Wendy Myers: Yeah. I love it. Everyone, go out and get the book. I highly, highly recommend it.

Dr. Aly Cohen: It’s called Non-Toxic. It’s on Amazon, Barnes and Noble and a bunch of independent store sellers. I hope they get business too, but it’s Non-Toxic, Guide to Living Healthy in a Chemical World, and my co-author actually is Dr. vom Saal, who’s a renowned neuro and reproductive endocrine biologist. He was largely known for his research which was responsible for having BPA or bisphenol A taken out of baby bottles in 2012.

Wendy Myers: Oh, wow.

Dr. Aly Cohen: I feel very humbled and honored to work with him. He’s a wonderful person.

Wendy Myers: Well, I would love to have him on the podcast too. If you could recommend-

Dr. Aly Cohen: Yeah. I’m sure he would do it. He’s great.

Wendy Myers: Fantastic. Fantastic.

Dr. Aly Cohen: I will connect you with him.
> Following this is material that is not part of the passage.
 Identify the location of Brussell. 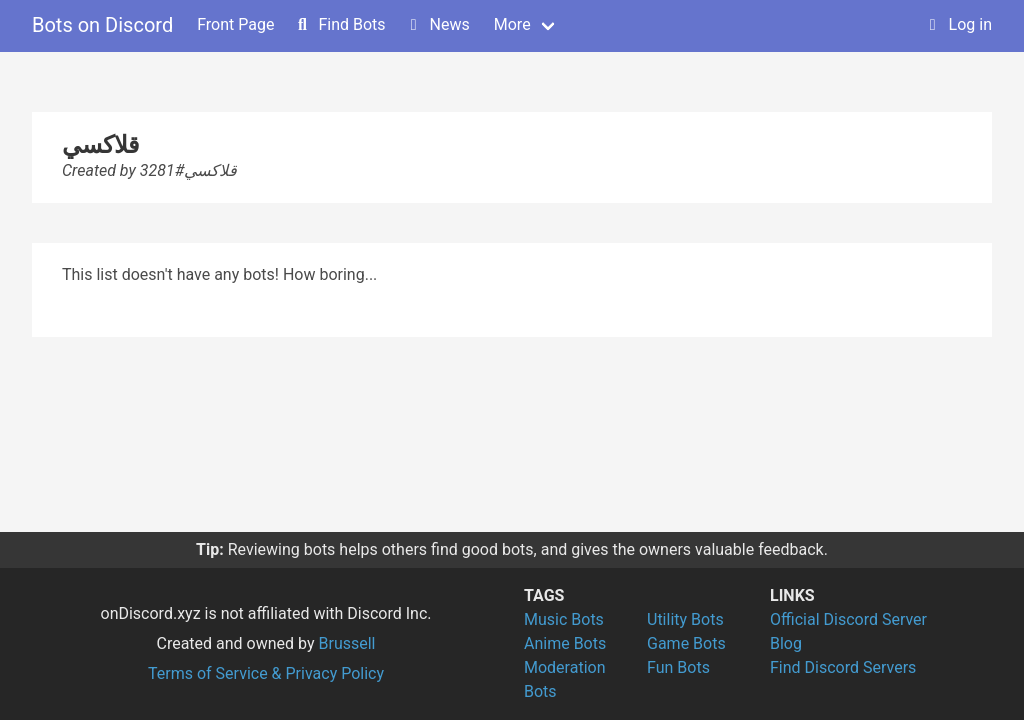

Wendy Myers: Great. Well, Dr. Aly, thanks so much for coming on the show, and everyone, thanks so much for tuning in to the Myers Detox Podcast. It is my pleasure and my honor to be able to educate you every week on this topic that I’m so passionate about. You need to be living that detox lifestyle doing something every day to avoid or remove toxins from your body. Thanks for tuning in. I’m Wendy Myers of myersdetox.com and I hope you’ve had a wonderful start to 2021. I have so much to look forward to and so many amazing topics to talk about in 2021. Talk to you guys soon.